■ Directions for this task
Each line of the data below from the one holding "Профсоюз сотрудников" to the one holding "Основные приказы для сотрудников", inclusive, is to be reproduced exactly; no other line belongs in the answer.

[Start of Attachment]

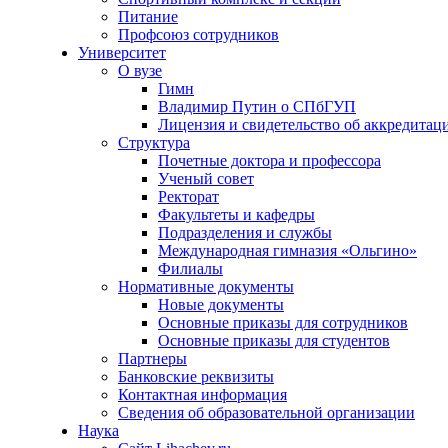
Питание
Профсоюз сотрудников
Университет
О вузе
Гимн
Владимир Путин о СПбГУП
Лицензия и свидетельство об аккредитац
Структура
Почетные доктора и профессора
Ученый совет
Ректорат
Факультеты и кафедры
Подразделения и службы
Международная гимназия «Ольгино»
Филиалы
Нормативные документы
Новые документы
Основные приказы для сотрудников
Основные приказы для студентов
Партнеры
Банковские реквизиты
Контактная информация
Сведения об образовательной организации
Наука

[End of Attachment]

■ Response
Профсоюз сотрудников
Университет
О вузе
Гимн
Владимир Путин о СПбГУП
Лицензия и свидетельство об аккредитац
Структура
Почетные доктора и профессора
Ученый совет
Ректорат
Факультеты и кафедры
Подразделения и службы
Международная гимназия «Ольгино»
Филиалы
Нормативные документы
Новые документы
Основные приказы для сотрудников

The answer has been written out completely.